Auditrices
et auditeurs qui m’écoutez, bonjour. Il y a beaucoup d’étrangers de par le
monde. Et il y en a aussi chez nous. J’ai moi-même un peu voyagé et visité
quelques pays abondamment peuplés d’étrangers. Mais ceux qui ont beaucoup
voyagé relatent fréquemment cet état de fait, quelquefois sans s’en douter.
Il
y a des pays où l’on rencontre un grand nombre d’étrangers, la Chine par
exemple qui en compte plus d’un milliard. Sans compter les autochtones.
Certains cumulent même les deux qualités. Et il ne faut pas les confondre avec
les indigènes, eux-mêmes différents des allogènes. Il y a aussi des pays
peuplés d’aborigènes, de nationaux et de natifs à ne pas confondre avec les
allochtones. Il y a de multiples façons d’être étranger, certains se déguisent
en métèques, d’autres en touristes, d’aucuns se font passer pour des immigrés
quand ils sont chez nous et pour des émigrés quand ils y sont aussi. Comment
bien identifier l’étranger ?
Ce
qui particularise réellement l’étranger est en fait son étrangeté. Une étude
récente faite en Suède a montré que les suédois considèrent pour majeure partie
que les norvégiens sont autant étrangers qu'étranges car ils ne savent ni
faire la queue ni rouler correctement dans les ronds-points. En outre, ils se
garent sur les places de parking réservées aux handicapés. Certes, on dit que
les norvégiennes ont le sang chaud mais admettons que vus de
Romorantin-Lanthenay ou de Rebirechiroulet, les norvégiens nous paraissent
assez semblables aux suédois. Seuls leurs véhicules se distinguent par la
plaque d’immatriculation. Les suédois tentent donc d’identifier le norvégien à
ses actes comme l’arbre se reconnaît à ses fruits. Mais les natifs d’Oslo ou de
Telemark ont-ils le monopole de l’étrangeté ? Ce que le norvégien peut
faire, n’en serions-nous pas capables ? En y réfléchissant bien, j’en
viens à penser que ce que nous savons si bien faire nous-mêmes (et quand je dis
nous, suivez mon regard… !) avec une désarmante simplicité quand nous
sommes dans notre pays paraîtra étrange à l’étranger chez qui nous nous sommes
rendus afin de le bousculer dans sa queue nationale, de perturber sa
circulation giratoire et d’occuper avec grâce ses places de parking réservées.

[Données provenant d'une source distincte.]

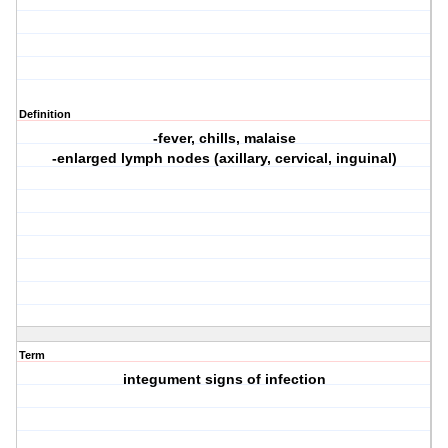
Definition
-fever, chills, malaise
-enlarged lymph nodes (axillary, cervical, inguinal)
Term
integument signs of infection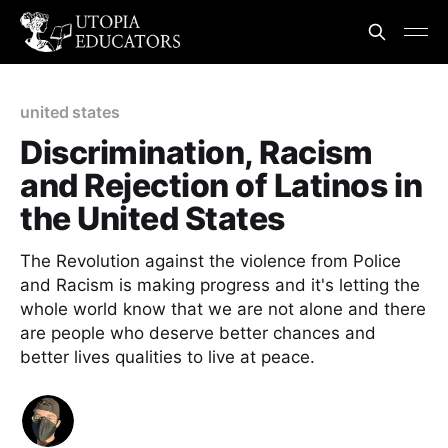
united states
Discrimination, Racism
and Rejection of Latinos in
the United States
The Revolution against the violence from Police
and Racism is making progress and it's letting the
whole world know that we are not alone and there
are people who deserve better chances and
better lives qualities to live at peace.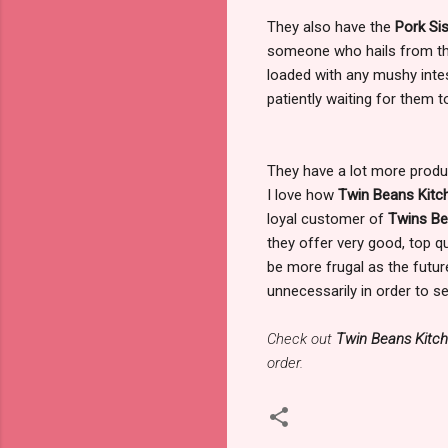
They also have the
Pork Sis
someone who hails from the 
loaded with any mushy intest
patiently waiting for them t
They have a lot more produ
I love how
Twin Beans Kit
loyal customer of
Twins Be
they offer very good, top q
be more frugal as the future 
unnecessarily in order to s
Check out
Twin Beans Kitc
order.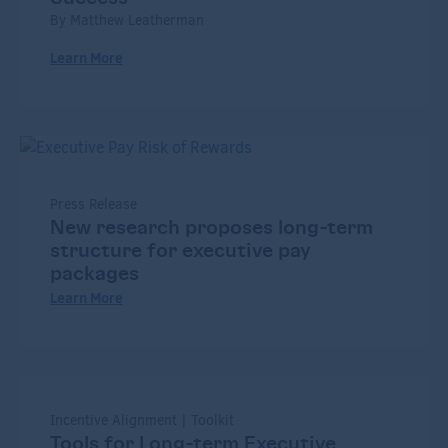
By Matthew Leatherman
Learn More
Press Release
New research proposes long-term
structure for executive pay
packages
Learn More
Incentive Alignment | Toolkit
Tools for Long-term Executive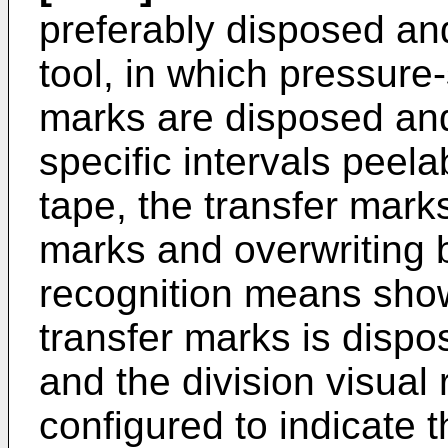
preferably disposed and
tool, in which pressure
marks are disposed and
specific intervals peel
tape, the transfer mar
marks and overwriting b
recognition means showi
transfer marks is disp
and the division visual
configured to indicate t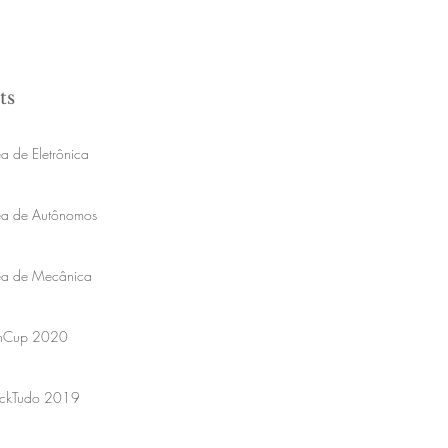
ts
a de Eletrônica
ea de Autônomos
ea de Mecânica
onCup 2020
ckTudo 2019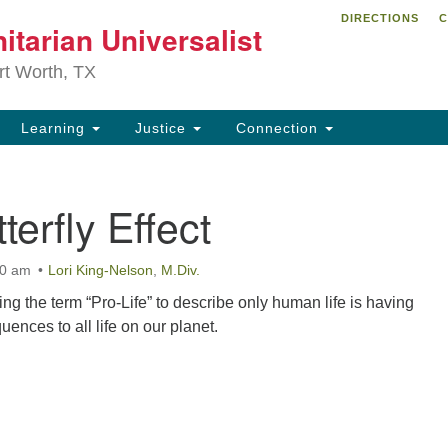
DIRECTIONS
C
itarian Universalist
Search
Search
for:
rt Worth, TX
Learning
Justice
Connection
terfly Effect
00 am
Lori King-Nelson
,
M.Div.
ing the term “Pro-Life” to describe only human life is having
ences to all life on our planet.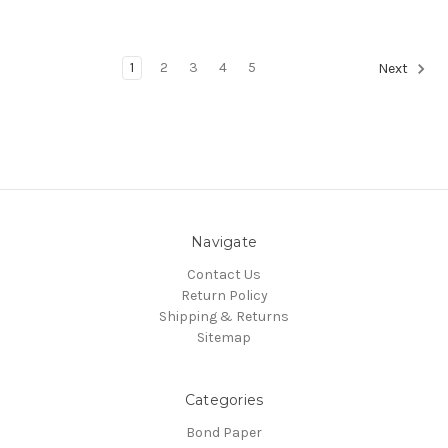
1
2
3
4
5
Next
Navigate
Contact Us
Return Policy
Shipping & Returns
Sitemap
Categories
Bond Paper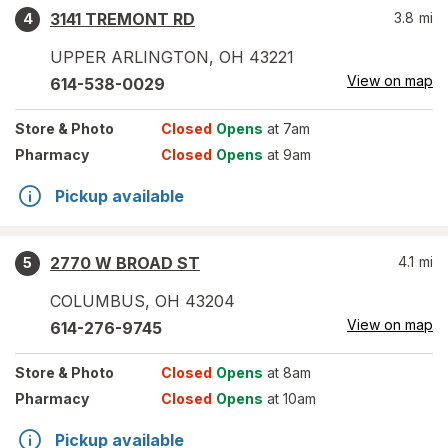
3141 TREMONT RD
3.8
mi
4
UPPER ARLINGTON
,
OH
43221
View on map
614-538-0029
Store
& Photo
Closed
Opens
at 7am
Pharmacy
Closed
Opens
at 9am
Pickup available
2770 W BROAD ST
4.1
mi
5
COLUMBUS
,
OH
43204
View on map
614-276-9745
Store
& Photo
Closed
Opens
at 8am
Pharmacy
Closed
Opens
at 10am
Pickup available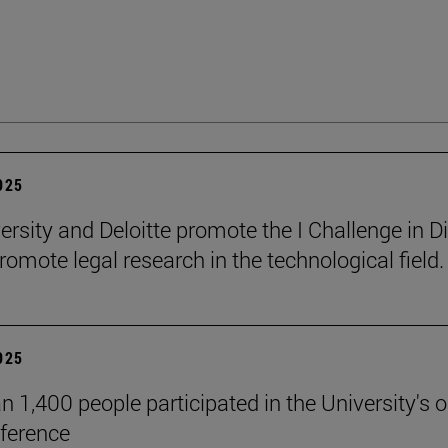
2025
ersity and Deloitte promote the I Challenge in Di
romote legal research in the technological field.
2025
n 1,400 people participated in the University's 
ference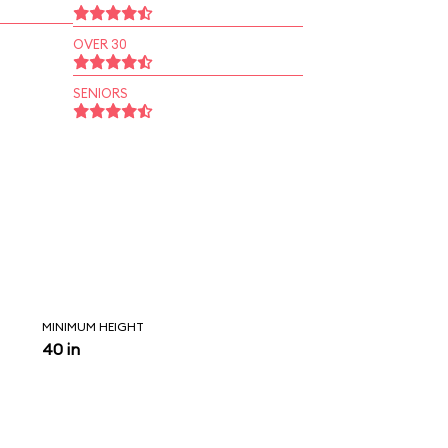
OVER 30
SENIORS
MINIMUM HEIGHT
40 in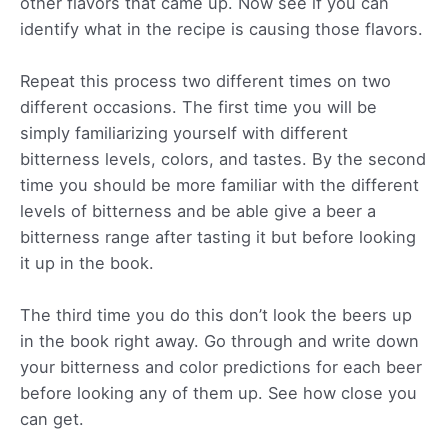
other flavors that came up. Now see if you can
identify what in the recipe is causing those flavors.
Repeat this process two different times on two
different occasions. The first time you will be
simply familiarizing yourself with different
bitterness levels, colors, and tastes. By the second
time you should be more familiar with the different
levels of bitterness and be able give a beer a
bitterness range after tasting it but before looking
it up in the book.
The third time you do this don’t look the beers up
in the book right away. Go through and write down
your bitterness and color predictions for each beer
before looking any of them up. See how close you
can get.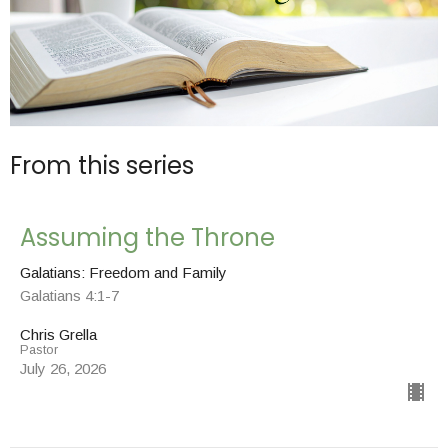
From this series
Assuming the Throne
Galatians: Freedom and Family
Galatians 4:1-7
Chris Grella
Pastor
July 26, 2026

La seule difficulté, mais elle est de taille, c’est que nous ne sommes pas
étrangers. Qui donc nous reconnaitra ? Serons-nous obligés de nous
travestir, de nous draper dans nos couleurs nationales comme des sportifs
olympisés ?
Nombre
de ces étrangers sont pourvus de langues dites, à juste titre, étrangères. Mais
il y a aussi des langues vernaculaires qui cessent de l’être aussitôt qu’elles
sont pratiquées par des étrangers, principalement à l’étranger. Elles ne sont
pas pour autant des langues mortes, ce privilège étant généralement réservé à
quelques langues embaumées par la science ou par la religion. Quant aux langues
vésiculaires, nous les laisserons aux divers atrabilaires et constipés dont nos
régions sont généreusement pourvues.
Les
étrangers, de même que les autochtones et les indigènes, sont, pour leur part,
bien vivants et c’est là le problème qui devrait nous préoccuper. En effet, par
ces temps où notre démographie court au galop, il serait judicieux de réduire
la place prise par les étrangers. Ce que suggère mon voisin taxidermiste, c’est
de les naturaliser.
En
effet, naturalisé par des méthodes rigoureuses, l’étranger peut être plus
facilement empilé, classé et protégé contre les mites. On verra plus tard s’il
y a lieu de naturaliser les nationaux.
Il
ne restera plus que la question des langues étrangères qui n’auront pas eu la
chance de mourir de mort naturelle. Elles deviendraient des langues mortes, par
faute de locuteurs. Car l’étranger, sauf cas de mutisme, est généralement aussi
un locuteur. Un locuteur de langue vernaculaire quand il est chez lui à
l’étranger et un locuteur de langue étrangère dans un certain nombre d’autres
cas. Mais l’étranger correctement naturalisé, comme le précise fort bien mon
voisin taxidermiste, est dans la majeure partie des cas fort silencieux.
On
voit par-là qu’un étranger naturalisé peut devenir moins encombrant.